Some of you may have noticed this if you’ve got a GPS in your car. You’re driving on the motorway at 60, you realize you’re going to be five minutes late for an appointment, so you welly it. And after driving at an insanely fast and dangerous speed for about eight minutes, you suddenly realize your arrival time has only improved by one minute.

This is fascinating. Because to a physicist, they’re exactly the same. But when I present the information about time and distance in a different way, your reaction is now completely different. What it effectively says is: going quite a bit faster when you’re going slowly is a really big gain. Going very fast when you’re already going fast is the action of a dickhead.

Basically, once you hit a comfortable 65 or 70 on the road, don’t bother. That’s enough. It’s a waste of time because the risk you encounter—the risk you incur on yourself, the risk you effectively impose on other people by going any faster—is utterly pointless in terms of time saved.”

Another example he gives is of how people actually enjoy their train commute home, contrary to the assumption of the train authorities:

Quite a lot of people enjoy their commute time. And there’s good behavioral evidence for this because economists have noticed that people live a bit further from work than they optimally should in order to create a chronological buffer between where they work and where they live. We like that decompression time.

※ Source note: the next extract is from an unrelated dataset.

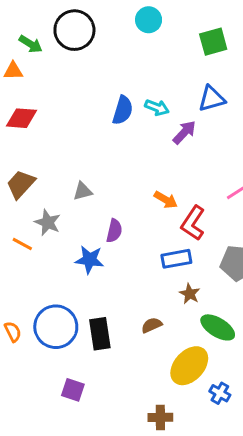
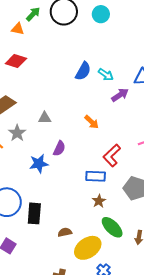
cyan circle: (149, 20) -> (101, 14), moved
green arrow: (31, 44) -> (33, 14), turned -91
orange arrow: (166, 200) -> (92, 122), moved
blue star: (90, 260) -> (39, 164), turned -30
brown semicircle: (152, 325) -> (65, 232), moved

So this person announces the research to the people responsible for transport modeling at Transport for London, and they say, “You must never tell anybody that. It’s absolutely wrong for you to say that people might actually enjoy a train ride.”

“Eh? But it’s true.”

“Maybe it’s true, but all our models that justify transport investment assume that travel time is always a disutility. In other words, the more time you spend in transit, the worse off you are. If you come along with fancy ideas suggesting that people may sometimes prefer slower to faster, it fucks up our whole model.”

So this is what’s happened to the world: optimization trumps human preference. The people who want to win the argument are effectively prepared to ignore human truths to preserve the integrity of the artificial model.

The Unaccountability Machine by Dan Davies is a fantastic book, which argues that people create these models because if you can reduce decision-making to an algorithm, or a formula, or a process, or a procedure, you avoid the risk of blame. Computer says no, effectively.

Instinctively, people love to codify things, and make them numerical, and turn them into optimization problems with a single right answer. Because the second you acknowledge ambiguity, you now have to exercise choice. If you can pretend there’s no ambiguity, then you haven’t made a decision, you can’t be blamed, you can’t be held responsible. And what’s the first thing you remove if you want to remove ambiguity from a model? You remove human psychology, because human psychology, particularly around time, is massively ambiguous.”

The whole talk is full of blinding insights about human behaviour, contrary to popular perception.

In conclusion, he says: “I think there are things in life that you want to telescope and compress and accelerate and streamline and make more efficient. And there are things where the value is precisely in the inefficiency, in the time spent, in the pain endured, in the effort you have to invest. And I don’t think we’re going to differentiate between those things. ..

The general assumption driven by these optimization models is always that faster is better. I think there are things we need to deliberately and consciously slow down for our own sanity and for our own productivity. If we don’t ask that question about what those things are, I think we’ll get things terribly, terribly wrong.”